Cette monnaie extensible institutionnellement à mesure que le volume de commerce s’accroît
correspond dans le meilleur des mondes à une aire géographique optimale – c’est-à-dire une aire à
forte intensité de commerce où la mobilité du travail et du capital est grande. C’est pourquoi ont
émergé les monnaies nationales fiduciaires (pièces et billets entièrement fondés sur la confiance et
dont le volume est déterminé par la banque centrale) parce qu’elles semblaient capables de faciliter
les transactions et échanges qui étaient beaucoup plus intenses à l’intérieur des pays qu’entre les
pays.
Mais à proportion que les barrières entre nations se sont écroulées dans l’après Seconde Guerre
mondiale, par l’opération du GATT en particulier, la mondialisation a fait que les échanges
internationaux ont grandi exponentiellement.
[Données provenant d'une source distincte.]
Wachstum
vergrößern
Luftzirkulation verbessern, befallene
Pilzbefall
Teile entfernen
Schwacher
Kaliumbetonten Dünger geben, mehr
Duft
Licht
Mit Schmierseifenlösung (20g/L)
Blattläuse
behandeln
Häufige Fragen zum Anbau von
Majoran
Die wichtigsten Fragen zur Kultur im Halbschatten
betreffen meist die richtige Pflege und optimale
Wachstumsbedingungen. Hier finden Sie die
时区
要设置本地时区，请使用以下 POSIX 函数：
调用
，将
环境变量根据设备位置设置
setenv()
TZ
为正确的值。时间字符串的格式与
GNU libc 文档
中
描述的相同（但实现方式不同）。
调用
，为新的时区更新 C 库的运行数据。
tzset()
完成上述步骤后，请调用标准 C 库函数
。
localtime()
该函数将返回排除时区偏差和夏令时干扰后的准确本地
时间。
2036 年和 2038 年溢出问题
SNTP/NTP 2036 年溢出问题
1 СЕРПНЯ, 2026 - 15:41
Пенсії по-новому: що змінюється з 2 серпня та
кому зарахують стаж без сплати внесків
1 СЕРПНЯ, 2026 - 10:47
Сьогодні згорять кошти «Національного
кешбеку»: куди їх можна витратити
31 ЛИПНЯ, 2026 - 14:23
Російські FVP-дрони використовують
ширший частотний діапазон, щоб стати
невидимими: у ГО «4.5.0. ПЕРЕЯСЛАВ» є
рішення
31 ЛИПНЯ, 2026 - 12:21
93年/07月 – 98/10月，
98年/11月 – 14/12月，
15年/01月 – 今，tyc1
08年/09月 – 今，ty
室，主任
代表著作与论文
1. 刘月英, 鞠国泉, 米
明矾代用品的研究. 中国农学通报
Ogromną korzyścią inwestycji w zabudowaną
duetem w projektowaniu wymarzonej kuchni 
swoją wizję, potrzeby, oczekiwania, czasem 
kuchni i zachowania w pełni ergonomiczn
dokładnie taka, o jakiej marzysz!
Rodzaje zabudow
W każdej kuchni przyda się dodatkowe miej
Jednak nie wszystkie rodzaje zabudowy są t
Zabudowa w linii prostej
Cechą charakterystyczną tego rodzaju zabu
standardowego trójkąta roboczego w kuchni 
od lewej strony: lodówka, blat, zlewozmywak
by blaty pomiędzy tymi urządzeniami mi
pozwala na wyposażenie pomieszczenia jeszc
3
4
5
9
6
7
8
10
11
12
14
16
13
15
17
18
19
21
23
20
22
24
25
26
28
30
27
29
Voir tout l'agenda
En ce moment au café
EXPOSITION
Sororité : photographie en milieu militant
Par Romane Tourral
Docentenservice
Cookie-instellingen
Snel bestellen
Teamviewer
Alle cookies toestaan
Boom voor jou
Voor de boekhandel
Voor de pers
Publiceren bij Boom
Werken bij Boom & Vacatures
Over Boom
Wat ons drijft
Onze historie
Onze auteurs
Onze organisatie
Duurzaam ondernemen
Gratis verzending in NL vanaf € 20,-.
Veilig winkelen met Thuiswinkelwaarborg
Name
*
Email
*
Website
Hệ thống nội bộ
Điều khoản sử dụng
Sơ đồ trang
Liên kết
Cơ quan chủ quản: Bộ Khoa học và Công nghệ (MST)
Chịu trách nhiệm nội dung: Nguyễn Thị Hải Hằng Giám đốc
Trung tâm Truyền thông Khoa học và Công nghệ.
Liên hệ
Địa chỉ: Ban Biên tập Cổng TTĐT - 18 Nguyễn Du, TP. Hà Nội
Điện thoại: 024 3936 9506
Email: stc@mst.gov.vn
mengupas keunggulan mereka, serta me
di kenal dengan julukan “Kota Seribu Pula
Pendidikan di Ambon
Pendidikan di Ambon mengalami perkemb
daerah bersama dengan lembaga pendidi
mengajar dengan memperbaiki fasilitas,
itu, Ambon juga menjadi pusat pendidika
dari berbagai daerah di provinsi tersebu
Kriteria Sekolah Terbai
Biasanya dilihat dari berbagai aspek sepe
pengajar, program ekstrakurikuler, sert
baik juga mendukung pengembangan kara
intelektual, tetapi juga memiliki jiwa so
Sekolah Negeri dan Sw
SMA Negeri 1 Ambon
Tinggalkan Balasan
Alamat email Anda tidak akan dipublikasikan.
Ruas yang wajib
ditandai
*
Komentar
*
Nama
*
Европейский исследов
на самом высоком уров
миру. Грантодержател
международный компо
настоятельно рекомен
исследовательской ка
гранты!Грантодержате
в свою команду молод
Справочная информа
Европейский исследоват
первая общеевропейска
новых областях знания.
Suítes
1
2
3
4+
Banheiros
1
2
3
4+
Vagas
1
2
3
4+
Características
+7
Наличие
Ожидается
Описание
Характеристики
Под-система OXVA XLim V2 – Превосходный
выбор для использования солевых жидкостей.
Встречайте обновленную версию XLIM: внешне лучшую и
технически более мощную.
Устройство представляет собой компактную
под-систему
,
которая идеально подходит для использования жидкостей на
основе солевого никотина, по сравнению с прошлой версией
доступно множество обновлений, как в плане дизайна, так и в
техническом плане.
On a vu grimper l’interdépendance économique entre
pays, et la zone monétaire optimale a débordé le cadre national.
Pour l’Europe, cette intensification des relations entre pays de la communauté européenne n’a pas été
seulement le résultat de la mondialisation, mais d’un effort délibéré pour construire un espace
économique pan-européen. Dès 1958, le Traité de Rome visait une union douanière en Europe (i.e.
une politique douanière commune des pays européens vis-à-vis les autres pays du monde). Cela devait
se réaliser en 1968. Puis l’Acte Unique Européen de 1987 préparait le marché unique qui va se
réaliser en 1993 – avec la libre circulation des marchandises, services, capitaux et personnes sur tout
le territoire. Le traité de Maastricht de 1992 préparait l’union monétaire et économique de 1999.
La construction d’un espace économique européen a redéfini la zone monétaire optimale: à proportion
que le commerce entre nations en Europe a crû plus rapidement que le commerce intra-national, et
que la libre circulation des personnes s’est accomplie en même temps que se faisait un immense
travail d’harmonisation pan-européenne des réglementations nationales, il est devenu clair qu’il y
aurait des avantages importants à créer une zone monétaire qui déborderait les frontières d’un seul
pays pour comprendre toute l’Europe. C’est le processus qui a été enclenché avec le traité de
Maastricht. La phase 1999 commence par une conversion des banques, de la bourse, et des emprunts
publics à l’euro. Entre 1999 et 2002, ce sera la période de double circulation des moyens de
paiements et du double affichage des prix. Les pièces et billets de l’euro seront disponibles au 1er
janvier 2002 au plus tard, et au milieu de 2002, les devises nationales disparaîtront.